» Description of the task
Word for word, copy the lines beginning at the one with "con cuentos del" and ending at the last line below; pictures stay out.

» Record excerpts
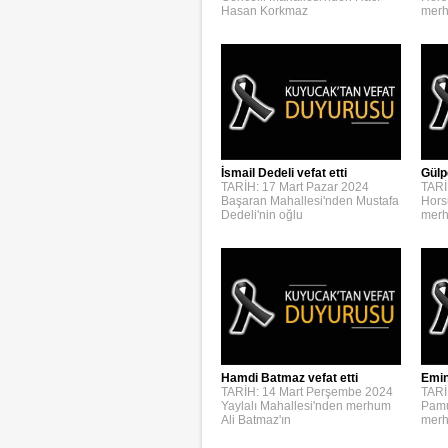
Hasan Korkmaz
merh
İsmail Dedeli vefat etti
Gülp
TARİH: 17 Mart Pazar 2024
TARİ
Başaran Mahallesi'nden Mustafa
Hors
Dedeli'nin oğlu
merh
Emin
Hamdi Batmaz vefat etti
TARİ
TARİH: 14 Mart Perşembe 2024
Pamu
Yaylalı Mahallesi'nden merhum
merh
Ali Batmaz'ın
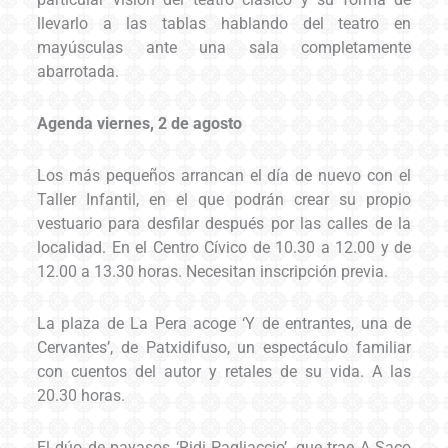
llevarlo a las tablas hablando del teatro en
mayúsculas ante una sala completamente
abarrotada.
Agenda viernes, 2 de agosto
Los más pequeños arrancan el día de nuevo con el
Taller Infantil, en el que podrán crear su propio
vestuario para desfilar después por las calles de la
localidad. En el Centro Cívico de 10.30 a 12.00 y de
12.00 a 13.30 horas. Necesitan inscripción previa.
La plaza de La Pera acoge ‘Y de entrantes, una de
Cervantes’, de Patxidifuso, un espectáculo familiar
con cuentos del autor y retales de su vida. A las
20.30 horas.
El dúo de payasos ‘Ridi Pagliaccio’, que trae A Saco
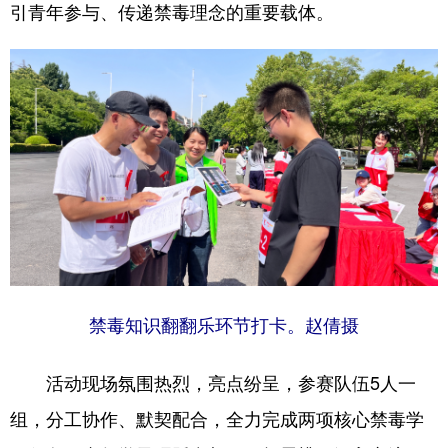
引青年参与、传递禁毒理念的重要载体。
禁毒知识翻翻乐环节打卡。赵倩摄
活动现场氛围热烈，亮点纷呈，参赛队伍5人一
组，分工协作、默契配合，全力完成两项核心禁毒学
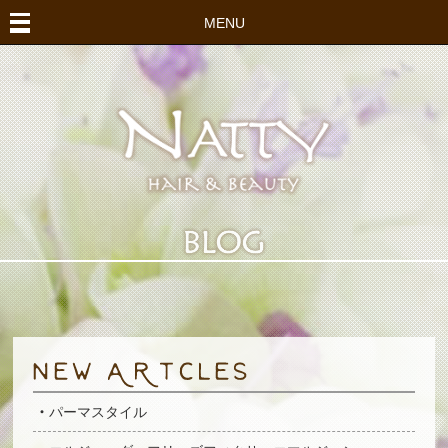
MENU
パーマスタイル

» Result for this task
con cuentos del autor y retales de su vida. A las
20.30 horas.
El dúo de payasos ‘Ridi Pagliaccio’, que trae A Saco
引青年参与、传递禁毒理念的重要载体。
禁毒知识翻翻乐环节打卡。赵倩摄
活动现场氛围热烈，亮点纷呈，参赛队伍5人一
组，分工协作、默契配合，全力完成两项核心禁毒学
MENU
パーマスタイル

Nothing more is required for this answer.